Un giorno da dottor Stranamore

L’Unione non è ancora al governo ma è già allo sbando sul fronte più esposto: quello della politica estera. Romano Prodi, così bravo a predicare cautela e pazienza, ieri è sembrato una specie di «dottor Stranamore». Ha cominciato con un'intervista all'emittente araba al Jazeera, dando fuoco alle polveri. «Bisogna definire una nuova posizione nei confronti di Hamas, prestando attenzione ai segnali di apertura». Il quotidiano Jerusalem Post lo ha subito notato scrivendo: «Israele sembra aver perso un buon amico dopo le elezioni del 9 aprile».
La dichiarazione di Prodi è apparsa tanto più inopportuna dopo la decisione dell'Onu di adottare una politica restrittiva nei confronti del governo palestinese e di valutare i contatti politici con Hamas «caso per caso».
Non contento Prodi ha anche affrontato la questione delle truppe italiane in Irak, argomento particolarmente spinoso perché il Parlamento dovrà tra breve decidere sul rifinanziamento della missione. «Ritireremo gradualmente le nostre truppe in accordo con le forze della coalizione e con le autorità irachene». Peccato che pochi minuti dopo Marco Rizzo dei comunisti italiani abbia dettato alle agenzie una risposta che non sembra quella di un alleato di governo: «Bisogna predisporre il ritiro immediato delle truppe italiane: di quella missione da rifinanziare c'è solo la benzina per tornare a casa».
Ma non finisce qui. In una conferenza stampa davanti ai giornalisti della stampa estera, l'inarrestabile Romano Prodi» ha parlato anche di Iran: «Abbiamo avuto sempre rapporti stretti con quel Paese e non c'è ragione per non riprenderli». Dirlo all'indomani dei successi vantati dal premier Ahmadinejad sul fronte dell'arricchimento dell'uranio non è parso molto in linea con il resto della comunità internazionale. Il ministro degli Esteri inglese Straw e il segretario di Stato americano Rice hanno preso posizioni di tutt'altro tenore. E persino il capo della diplomazia del Cremlino, Lavrov, di solito indulgente con Teheran, ha definito «una mossa sbagliata» quella di Ahmadinejad.

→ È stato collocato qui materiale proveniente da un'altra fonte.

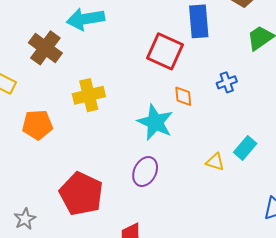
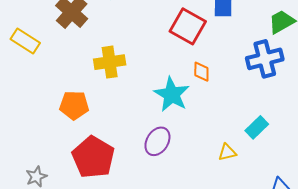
blue cross: (227, 82) -> (265, 59), moved, size x1.8
orange pentagon: (37, 125) -> (74, 105), moved
yellow triangle: (215, 162) -> (227, 152), moved, turned -36

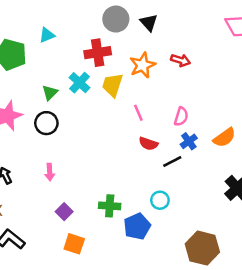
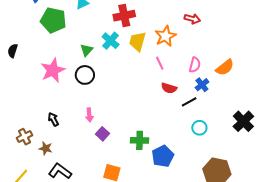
orange star: (142, 65) -> (165, 36), moved
orange semicircle: (224, 138) -> (225, 67), moved
cyan circle: (160, 200) -> (199, 128), moved
purple square: (64, 212) -> (102, 134), moved

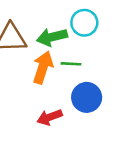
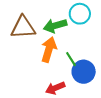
green line: (71, 64) -> (71, 59), moved, turned 56

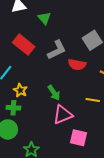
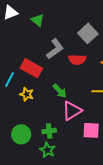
red rectangle: (24, 45) -> (31, 68), moved
green cross: (13, 108) -> (49, 131), moved

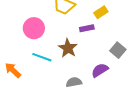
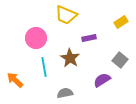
yellow rectangle: (101, 12) -> (121, 22), moved
cyan line: (42, 57) -> (44, 67), turned 60
gray semicircle: (74, 82) -> (65, 93), moved

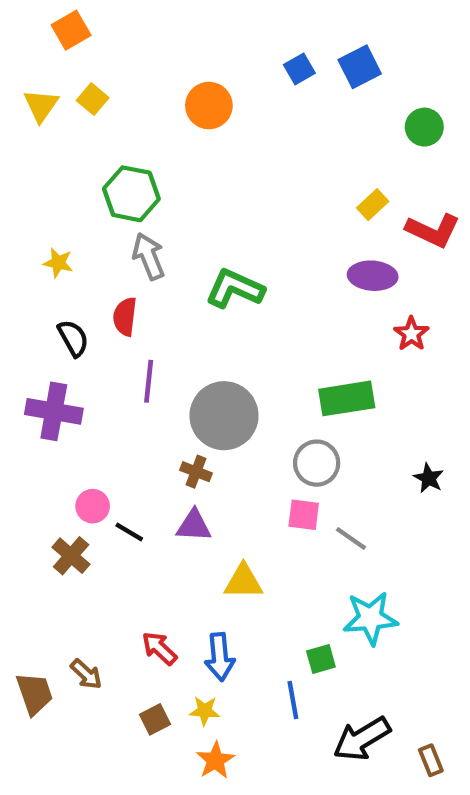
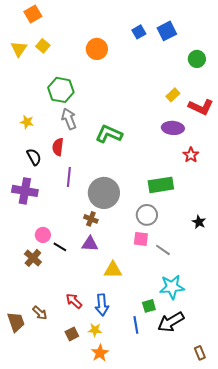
black arrow: (362, 739) -> (171, 322), moved

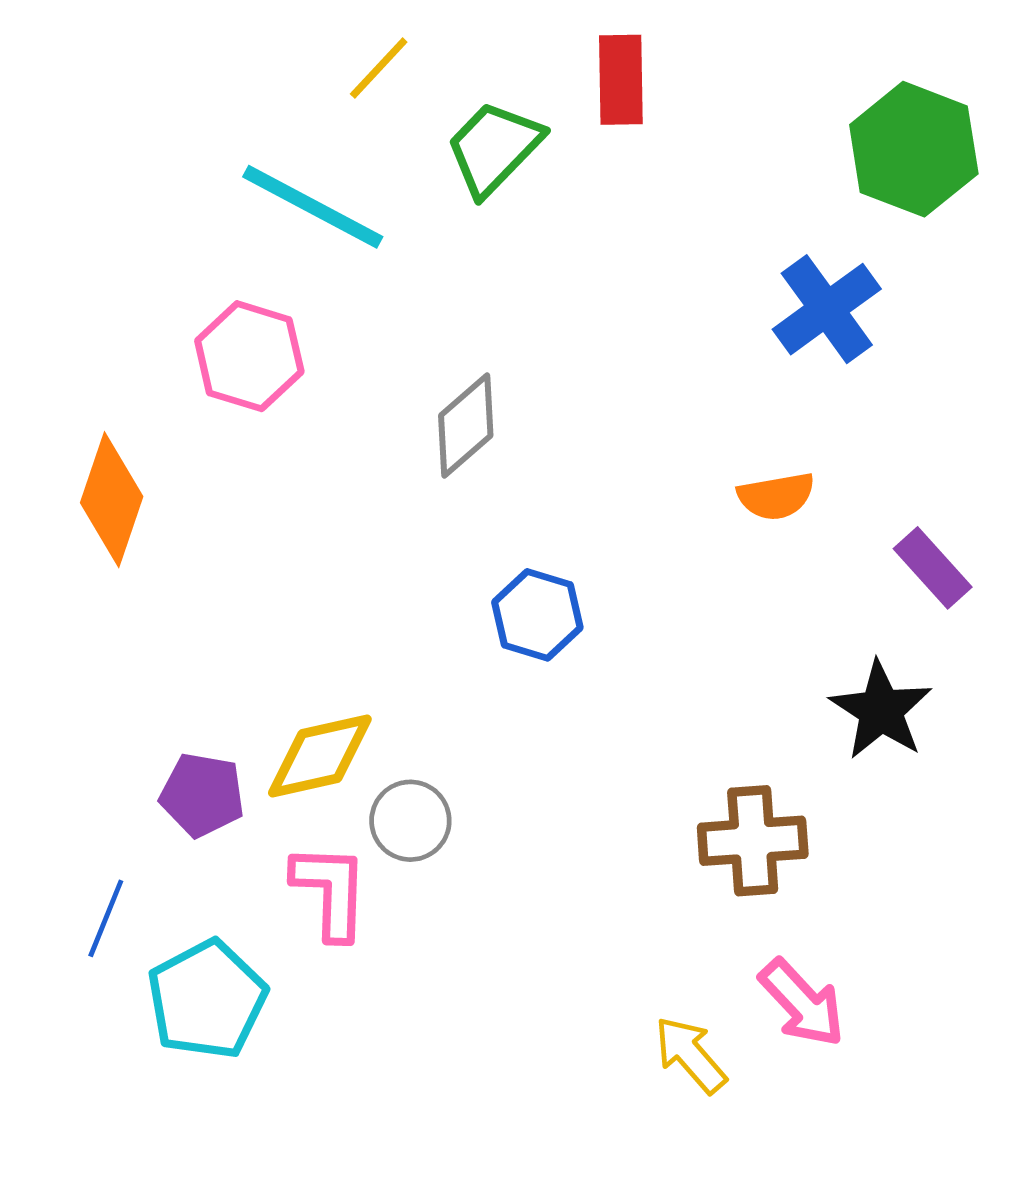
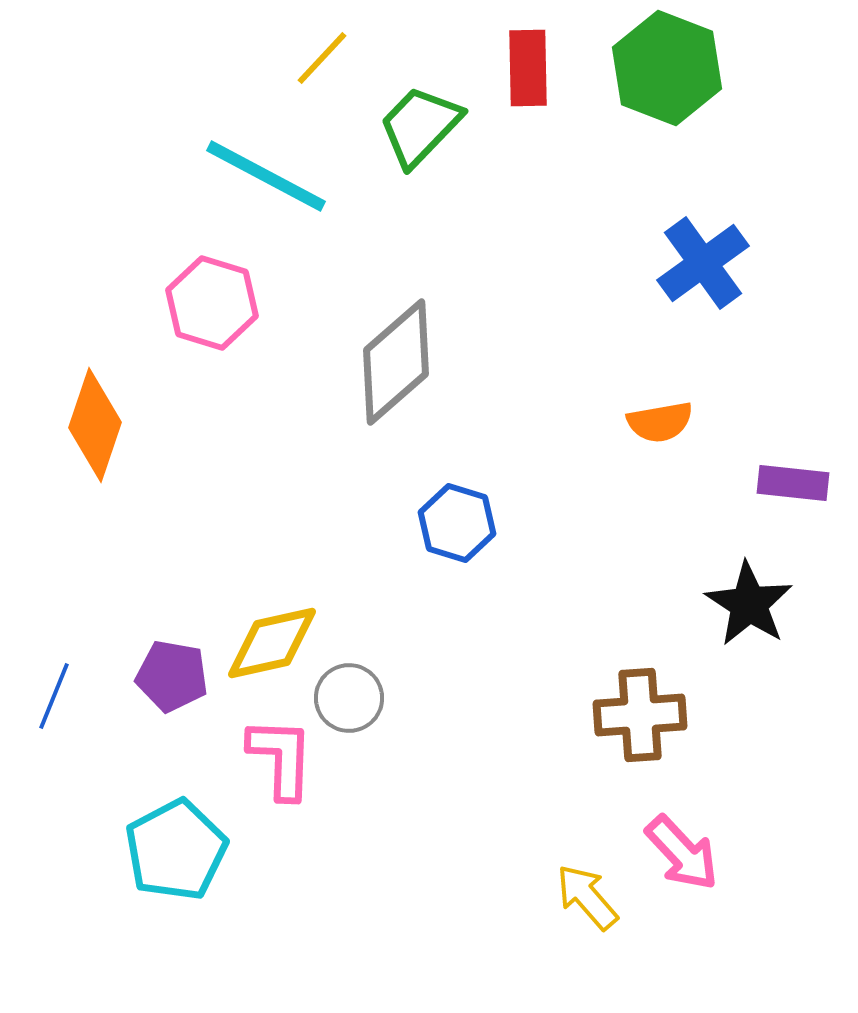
green hexagon: (914, 149) -> (667, 68), moved
gray diamond: (466, 426) -> (396, 362), size x1.4
purple rectangle: (933, 568) -> (793, 483), turned -42
blue line: (106, 918) -> (54, 696), moved

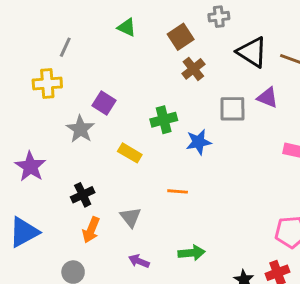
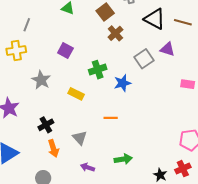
purple square: (104, 103) -> (65, 50), moved
gray square: (232, 109) -> (144, 59), turned -30
orange arrow: (91, 230) -> (53, 148), turned -36

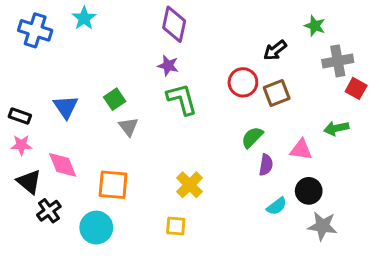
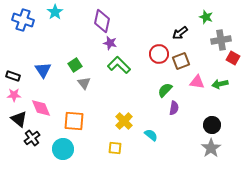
purple diamond: (174, 24) -> (102, 21), moved
green L-shape: (182, 99) -> (119, 65), turned -30
pink triangle: (301, 150) -> (197, 82), moved
black circle: (309, 191) -> (212, 125), moved
cyan semicircle: (277, 206) -> (151, 135), moved, turned -104
gray star: (322, 226) -> (211, 148), turned 30

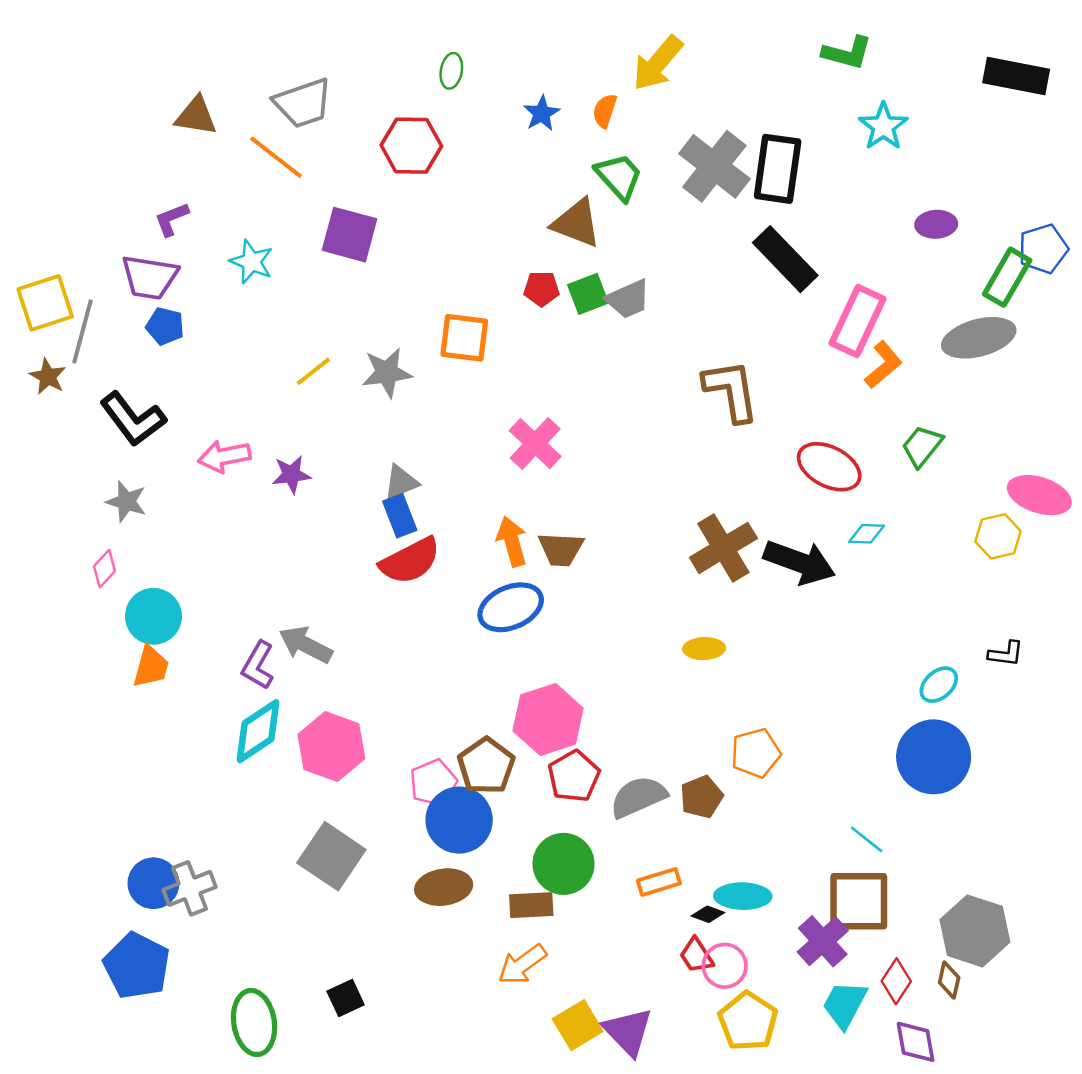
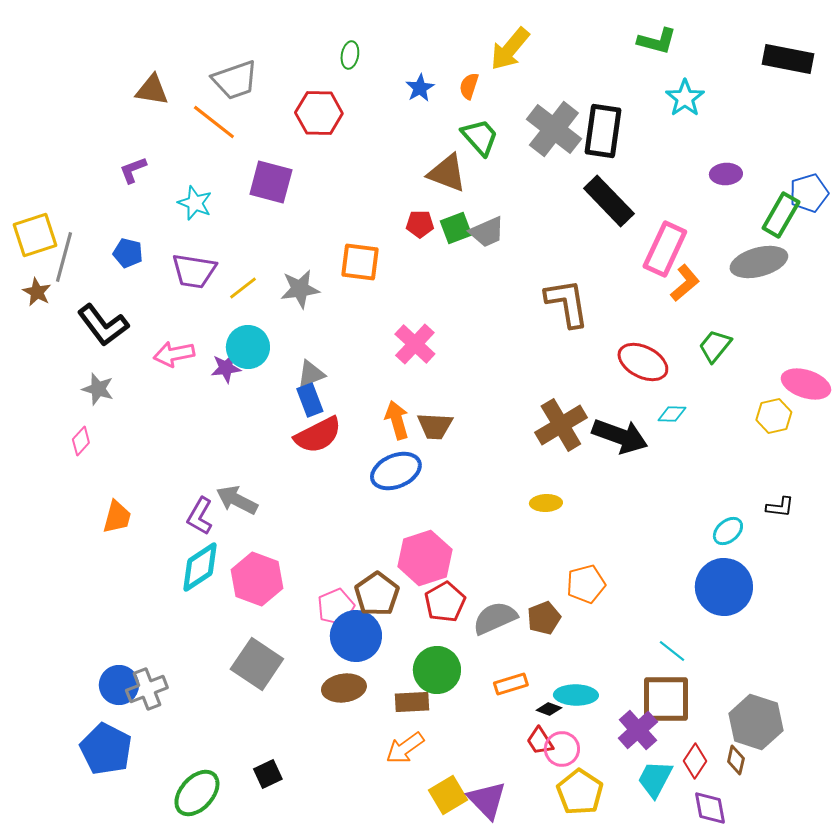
purple trapezoid: (150, 277) -> (194, 271), moved
cyan circle: (153, 616) -> (248, 347), moved
green ellipse: (254, 1022) -> (197, 793), turned 51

Mentre il capo dell'intelligence israeliana, generale Amos Yadlin aveva espresso tutta la sua preoccupazione: «L'Iran potrebbe riuscire a produrre un ordigno nucleare entro circa tre anni».
Per essere solo il primo giorno dopo la mezza vittoria dell'Unione non ci si può lamentare. Mancava D'Alema vestito da marinaretto e il quadro sarebbe stato completo.